Thana works in New York City’s garment district. She works as seamstress for an accomplished designer. Instantly, we see that Thana is quiet and shy. She would rather go home than hang out with her co-workers. This is an obvious choice by the director to illustrate to the audience that Thana is a bit of an outsider. Another obvious choice by the director is to show that the men of New York City are not the nicest or classiest of gentlemen. Minutes into the film, we can see that the shy Thana swims with the sharks the second she walks out the door.
After Thana gets her groceries, she is held up at gun point and raped in an alley way. In shock, she arrives at home to see that she is also being burglarized. In what can only be fate laughing at her, she is raped again. Instantly, any fan of cinema or alternative cinema will think that this course of events will parallel that to Meir Zarchi’s I Spit on Your Grave (1978).

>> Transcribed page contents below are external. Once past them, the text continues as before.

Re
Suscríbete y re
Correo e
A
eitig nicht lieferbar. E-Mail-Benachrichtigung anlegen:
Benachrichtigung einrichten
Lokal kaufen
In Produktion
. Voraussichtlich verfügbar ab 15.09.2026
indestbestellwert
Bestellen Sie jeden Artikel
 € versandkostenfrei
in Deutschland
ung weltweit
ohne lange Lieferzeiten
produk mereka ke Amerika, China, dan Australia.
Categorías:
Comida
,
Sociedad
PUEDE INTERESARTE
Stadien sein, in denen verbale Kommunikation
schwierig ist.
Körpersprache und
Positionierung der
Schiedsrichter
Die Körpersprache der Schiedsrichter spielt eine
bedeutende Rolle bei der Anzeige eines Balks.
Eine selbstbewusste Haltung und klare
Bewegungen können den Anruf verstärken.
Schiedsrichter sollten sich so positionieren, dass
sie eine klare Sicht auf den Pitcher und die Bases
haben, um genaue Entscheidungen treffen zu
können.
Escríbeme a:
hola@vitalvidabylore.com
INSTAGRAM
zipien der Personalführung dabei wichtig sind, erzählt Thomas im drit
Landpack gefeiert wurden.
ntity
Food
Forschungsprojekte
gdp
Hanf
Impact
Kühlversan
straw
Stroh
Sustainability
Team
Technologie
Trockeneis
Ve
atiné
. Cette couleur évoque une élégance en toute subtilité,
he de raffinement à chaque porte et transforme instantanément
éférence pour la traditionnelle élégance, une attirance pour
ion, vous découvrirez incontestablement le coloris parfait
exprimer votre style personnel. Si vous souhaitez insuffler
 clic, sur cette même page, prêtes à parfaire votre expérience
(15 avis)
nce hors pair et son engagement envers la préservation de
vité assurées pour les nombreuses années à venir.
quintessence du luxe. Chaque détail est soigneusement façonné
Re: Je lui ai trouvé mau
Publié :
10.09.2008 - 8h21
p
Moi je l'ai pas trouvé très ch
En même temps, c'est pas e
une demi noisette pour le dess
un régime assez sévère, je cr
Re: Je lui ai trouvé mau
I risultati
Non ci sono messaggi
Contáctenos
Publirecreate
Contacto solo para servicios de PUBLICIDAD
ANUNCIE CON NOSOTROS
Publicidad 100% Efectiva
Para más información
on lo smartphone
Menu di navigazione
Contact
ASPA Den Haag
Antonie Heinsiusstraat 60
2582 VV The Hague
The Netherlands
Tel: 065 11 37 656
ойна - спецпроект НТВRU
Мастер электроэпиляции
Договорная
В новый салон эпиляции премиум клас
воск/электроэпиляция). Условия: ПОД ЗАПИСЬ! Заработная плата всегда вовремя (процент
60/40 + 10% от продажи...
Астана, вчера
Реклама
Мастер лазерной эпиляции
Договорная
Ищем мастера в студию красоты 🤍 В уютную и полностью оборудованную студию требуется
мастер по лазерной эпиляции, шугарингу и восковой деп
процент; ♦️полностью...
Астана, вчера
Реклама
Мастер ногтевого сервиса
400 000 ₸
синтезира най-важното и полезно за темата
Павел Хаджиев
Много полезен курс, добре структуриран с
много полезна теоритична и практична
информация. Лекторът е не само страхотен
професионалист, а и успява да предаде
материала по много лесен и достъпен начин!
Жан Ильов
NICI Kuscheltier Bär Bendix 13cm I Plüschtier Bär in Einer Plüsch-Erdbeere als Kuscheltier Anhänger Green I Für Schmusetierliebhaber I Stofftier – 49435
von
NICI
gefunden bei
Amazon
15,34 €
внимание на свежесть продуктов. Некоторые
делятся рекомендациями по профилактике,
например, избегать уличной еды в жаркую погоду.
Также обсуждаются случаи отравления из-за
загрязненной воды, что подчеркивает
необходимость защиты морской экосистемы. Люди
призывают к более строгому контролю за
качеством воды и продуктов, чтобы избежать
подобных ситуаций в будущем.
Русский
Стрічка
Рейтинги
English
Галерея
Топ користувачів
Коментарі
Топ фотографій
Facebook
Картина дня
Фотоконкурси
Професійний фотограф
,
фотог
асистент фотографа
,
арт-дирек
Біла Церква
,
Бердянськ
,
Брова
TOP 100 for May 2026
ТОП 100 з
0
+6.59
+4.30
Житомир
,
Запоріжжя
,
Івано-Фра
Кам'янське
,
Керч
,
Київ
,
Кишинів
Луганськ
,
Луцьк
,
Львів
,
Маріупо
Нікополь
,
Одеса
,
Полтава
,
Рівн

And you would be right. However, this tale of revenge takes a different course and it is none the better for all those involved.
When Thana is being raped the second time, her attacker drops is gun and Thana fights back, killing him. She places the man in the tub and leaves him there. What is completely strange is that she goes back to work the next day like nothing happened. There is no call to the police, a revelation to friends or co-workers, she just decides to cover it up. Now raped women, in shock, tend to numerous things to compensate for the horrible crime that was committed against them. However, grabbing a bread knife and cutting up her assailant's remains is really out there. She had done nothing wrong but protect herself. Why is she covering this up? This might not seem so strange, but what happens next is so disconnect that it throws the audience out of the film completely.
Thana becomes a femme fatale yielding the very gun that her rapist carried, a .45. What is completely confusing is that Thana starts going after men who have done her no wrong. Yes, they may be a bit sleazy, but up until she whips out the gun and kills them, no crime was committed. The biggest head scratcher is Thana watching a young couple making out and decides to follow the guy home and kill him, unsuccessfully. Why? She even goes after the neighbor’s dog who does nothing but help Thana get rid of the evidence. Why does she want Phil the dog dead, again?
The disconnect here is that Thana quickly becomes the antagonist in a story where she is supposed to be the protagonist. As brutal as I Spit on Your Grave is, it is still easier to root for Jennifer (Camille Keaton) than despise her. Further more, the closest thing to friends and family she has in the film, her co-workers, fall into her sights. The how and the why quickly go out the window and so does the enjoyment of watching Ms. 45.
I admire what Drafthouse Films is doing in highlighting these almost forgotten films, Ms. 45 and The Visitor (see review), for a whole new generation. I just hope their next choice is at least watchable.